Kadang kami menggunakan jebakan, daun pinang yang jatuh dari pohon. Jebakan dibenamkan menjelang malam hari, dan kami mengangkatnya saat pagi hari, sebelum orang-orang ramai pergi ke sungai. Berloncatanlah udang-udang kecil yang terjebak di sana.

Namun, pemandangan anak-anak yang menjebak udang menggunakan pelepah pinang di kampungku sudah tidak ada lagi. Tradisi itu sudah punah kini.

Aku menyesali itu. Tidak hanya  alam yang tergerus zaman. Moral dan etika juga ikut serta berubah. Anak-anak dulu bermain di alam, berlarian ke sana kemari, main lompat tali, main engklak. Aku dan teman-temanku sangat senang bermain kelereng yang kadang kami ganti dengan biji meinjo. Melinjo, hasil ikutannya emping melinjo adalah komoditas andalan gampongku.

Warga gampong yang dulu lugu, sekarang menjadi warga yang kritis. Kritis terhadap perubahan-perubahan yang terjadi. Termasuk ketika seorang menikah, langsung akan menerawang, kira-kira kapan hamil. Apakah sesuai antara bulan menikah dengan bulan lahiran.

Jika ditemukan keanehan ketika hitung-hitungan bulan, orang akan menuduh ada yang salah. Merebaklah dugaan bahwa si fulan begana dan begini, “Coba kau ingat, kan si fulanah menikah bulan syawal yang lalu, masak baru tujah bulan sudah lahiran, jangan-jangan…”

Menduga dan menerka tidak ada dasar ilmiahnya. Dengan mulut monyong mereka menggunjing saudaranya sendiri. Dari ujung gampong sebelah Barat hingga ke Timur, bahasannya tidak lain selain mencari cela orang lain.

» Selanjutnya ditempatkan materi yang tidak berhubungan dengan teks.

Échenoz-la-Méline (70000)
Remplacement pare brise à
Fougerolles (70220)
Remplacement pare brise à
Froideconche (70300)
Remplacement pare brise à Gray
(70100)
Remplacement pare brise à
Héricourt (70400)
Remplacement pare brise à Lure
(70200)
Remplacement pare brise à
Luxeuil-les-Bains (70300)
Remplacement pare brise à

Zaman sekarang, kita tidak heran bila perempuan yang menyenangi gosip karena sejak dulu juga sudah demikian. Beda halnya jika yang menikmati ghibah itu laki-laki. Mereka tidak kalah ikut menyebarkan berita yang belum tentu benarnya. Laki-laki sekarang pun mulutnya pun mesti dicabein. Tontonan wajibnya berita artis selingkuh dan kawin cerai-kawin cerai yang disukai. Hape pintar di tangan bukan untuk membuat orang-orang pintar melainkan, membuat rusak akal dan pikiran.

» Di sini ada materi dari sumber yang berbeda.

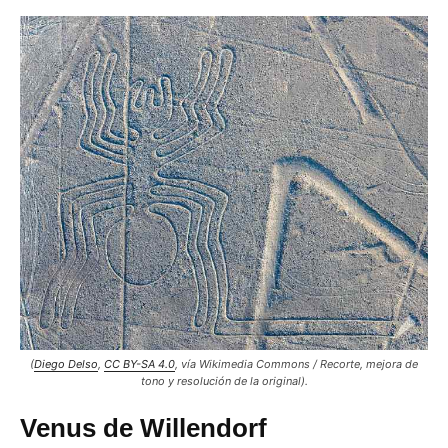
(
Diego Delso
,
CC BY-SA 4.0
, vía Wikimedia Commons /
Recorte, mejora de
tono y resolución de la original
).
Venus de Willendorf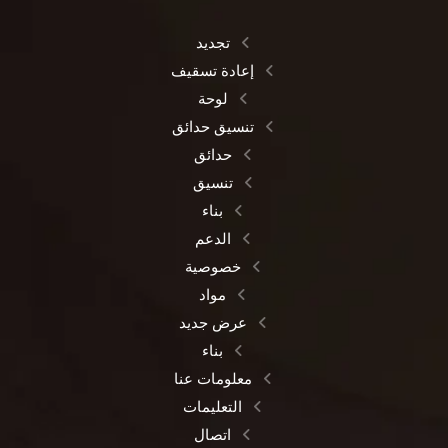
تجديد
إعادة تسقيف
لوحة
تنسيق حدائق
حدائق
تنسيق
بناء
الدعم
خصوصية
مواد
عرض جديد
بناء
معلومات عنا
التعليمات
اتصال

Anak-anak bermain di sungai dan main kelereng berganti dengan main tik tok dan game online. Café yang menyediakan fasilitas wifi menjadi incaran anak-anak sekarang.

Pun demikian dengan anak-anak mengaji, mereka mengaji tapi ruhnya tidak di sana. Repetan panjang maknya yang membuat mereka beranjak dari main game menuju rumah guru ngaji. Saat sedang mengajipun  yang mereka bayangkan tik-tok-an postingan-postingan aneh di sana.

Jajanan anak sekarang juga berubah. Kalau dulu minta uang ke orangtua untuk beli jajan, mie goreng, pisang goreng, bakso, berubah minta jajan untuk beli paket data internet, atau bayar rental PS. Tidak jarang juga uang jajan dihabiskan membeli chip.

Aku juga sedih, ada banyak kasus rumah tangga hancur akibat game online ini.

“Irna, kamu tahu Bang Majid sudah enam bulan tidak pulang ke rumah,” ujar Kak Yanti kawan mengajiku dulu sekaligus kakak kelasku, suatu ketika saat Aku pulang kampung dan menyambangi rumahnya.

Mereka menikah sudah lama. Saat ini sudah memiliki dua putra dan putri. Anak Pertama Minda berusia 11 tahun dan  anak bungsunya Yadi masih berusia tiga tahun.

“Lho, emang kenapa, Kak?” tanyaku. Terkejut dengan berita yang baru saja saja kudengar.

Bang Majid bukanlah orang yang lalai menurutku. Walau bukan orang yang alim, namun Majid Muda jarang meninggalkan salat.

“Kakak dengar dia menikah lagi. Isma adiknya, bilang mereka kenal melalui facebk, yang kemudian jatuh cinta dan menikah.”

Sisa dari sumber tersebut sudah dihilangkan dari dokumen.